▸ PROBLEM DETAILS
From first line to last, transcribe the listing exactly and skip any image.

———

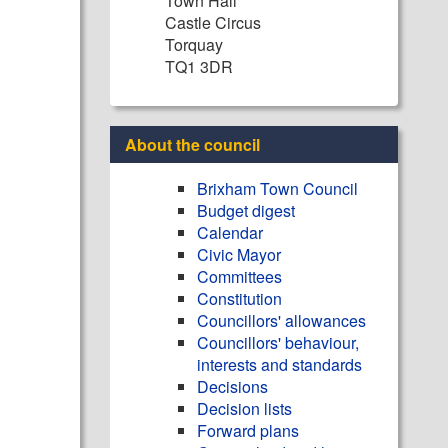
Town Hall
Castle Circus
Torquay
TQ1 3DR
About the council
Brixham Town Council
Budget digest
Calendar
Civic Mayor
Committees
Constitution
Councillors' allowances
Councillors' behaviour,
interests and standards
Decisions
Decision lists
Forward plans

———

▸ ANSWER SPACE
Town Hall
Castle Circus
Torquay
TQ1 3DR
About the council
Brixham Town Council
Budget digest
Calendar
Civic Mayor
Committees
Constitution
Councillors' allowances
Councillors' behaviour,
interests and standards
Decisions
Decision lists
Forward plans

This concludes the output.